Work to be completed:
Look below for the lines from the one with "VIKTOR BRINGT‘S ist" to the one with "Studio Hamburg Produktion Gruppe", and copy exactly those lines, both ends included.

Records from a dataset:
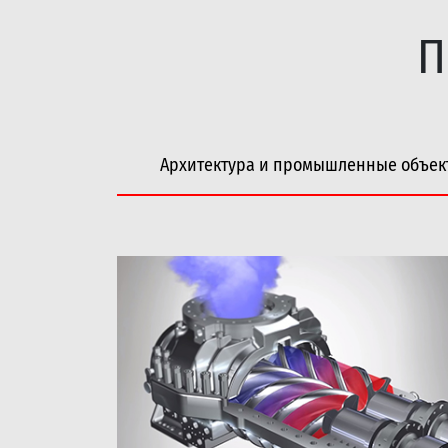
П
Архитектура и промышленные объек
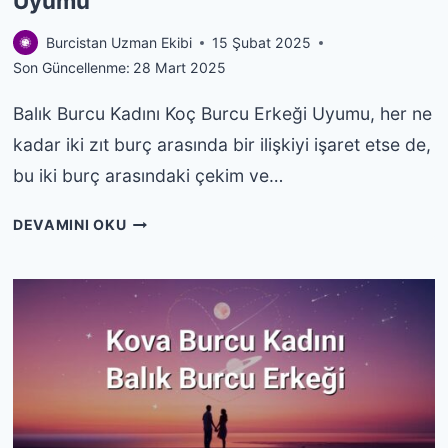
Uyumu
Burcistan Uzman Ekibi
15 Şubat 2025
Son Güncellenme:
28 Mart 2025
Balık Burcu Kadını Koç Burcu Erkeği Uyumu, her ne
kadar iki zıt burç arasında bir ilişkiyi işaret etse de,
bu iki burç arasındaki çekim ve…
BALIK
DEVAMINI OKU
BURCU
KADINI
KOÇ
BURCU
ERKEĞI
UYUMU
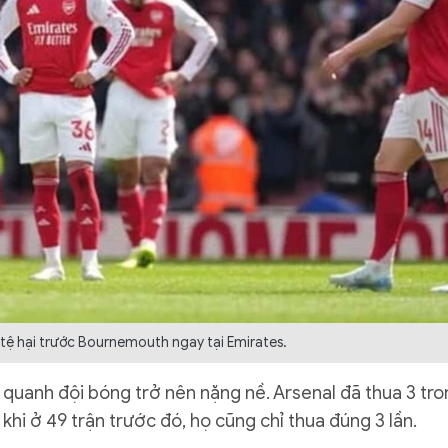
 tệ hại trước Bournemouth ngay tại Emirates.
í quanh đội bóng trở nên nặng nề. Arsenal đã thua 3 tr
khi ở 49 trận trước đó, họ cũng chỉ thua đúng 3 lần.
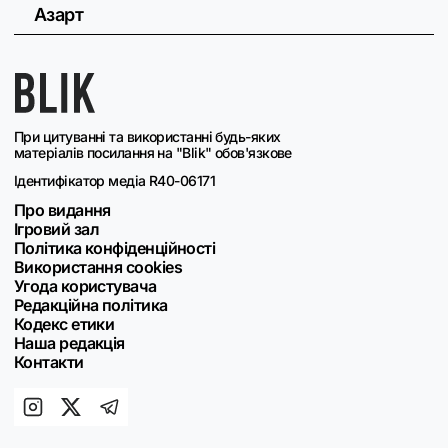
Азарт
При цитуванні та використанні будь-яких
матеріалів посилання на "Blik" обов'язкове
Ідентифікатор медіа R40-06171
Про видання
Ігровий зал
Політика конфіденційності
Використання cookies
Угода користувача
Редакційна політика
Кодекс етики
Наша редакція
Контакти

...

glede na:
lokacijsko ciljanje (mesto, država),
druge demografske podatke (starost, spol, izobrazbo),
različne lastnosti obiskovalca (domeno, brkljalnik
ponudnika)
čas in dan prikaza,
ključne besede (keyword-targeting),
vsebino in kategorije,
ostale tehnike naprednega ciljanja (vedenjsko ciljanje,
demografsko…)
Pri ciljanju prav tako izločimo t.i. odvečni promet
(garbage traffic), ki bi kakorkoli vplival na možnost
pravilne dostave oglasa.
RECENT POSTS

---

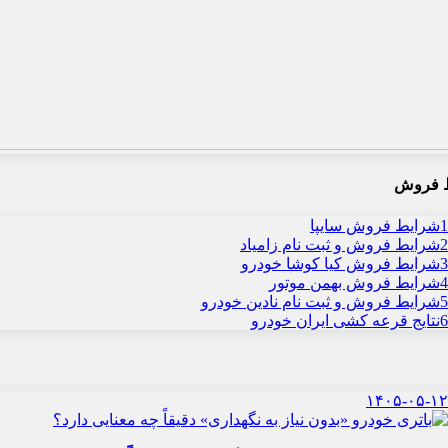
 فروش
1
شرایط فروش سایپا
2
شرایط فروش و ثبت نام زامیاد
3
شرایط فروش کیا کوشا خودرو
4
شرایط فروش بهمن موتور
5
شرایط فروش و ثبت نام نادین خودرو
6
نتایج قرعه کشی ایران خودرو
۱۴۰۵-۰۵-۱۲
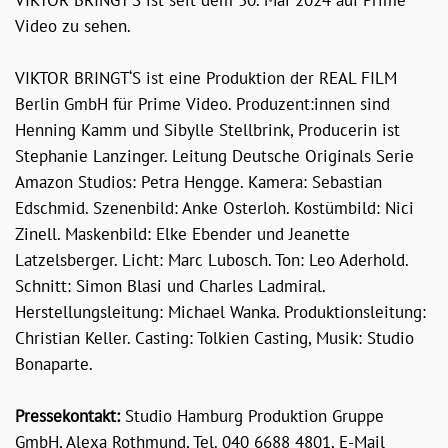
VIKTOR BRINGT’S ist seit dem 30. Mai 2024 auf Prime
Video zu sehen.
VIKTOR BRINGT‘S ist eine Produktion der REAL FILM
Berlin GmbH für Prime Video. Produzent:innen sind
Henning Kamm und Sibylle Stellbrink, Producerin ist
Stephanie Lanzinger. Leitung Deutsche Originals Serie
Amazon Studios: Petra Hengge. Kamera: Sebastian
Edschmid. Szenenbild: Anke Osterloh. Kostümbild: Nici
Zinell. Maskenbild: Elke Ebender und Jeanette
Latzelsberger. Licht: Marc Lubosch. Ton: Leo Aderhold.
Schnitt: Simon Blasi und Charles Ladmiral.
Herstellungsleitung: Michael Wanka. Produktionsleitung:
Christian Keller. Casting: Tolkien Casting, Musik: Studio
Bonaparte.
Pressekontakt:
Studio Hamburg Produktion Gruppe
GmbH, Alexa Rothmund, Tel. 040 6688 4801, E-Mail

Answer section:
VIKTOR BRINGT‘S ist eine Produktion der REAL FILM
Berlin GmbH für Prime Video. Produzent:innen sind
Henning Kamm und Sibylle Stellbrink, Producerin ist
Stephanie Lanzinger. Leitung Deutsche Originals Serie
Amazon Studios: Petra Hengge. Kamera: Sebastian
Edschmid. Szenenbild: Anke Osterloh. Kostümbild: Nici
Zinell. Maskenbild: Elke Ebender und Jeanette
Latzelsberger. Licht: Marc Lubosch. Ton: Leo Aderhold.
Schnitt: Simon Blasi und Charles Ladmiral.
Herstellungsleitung: Michael Wanka. Produktionsleitung:
Christian Keller. Casting: Tolkien Casting, Musik: Studio
Bonaparte.
Pressekontakt:
Studio Hamburg Produktion Gruppe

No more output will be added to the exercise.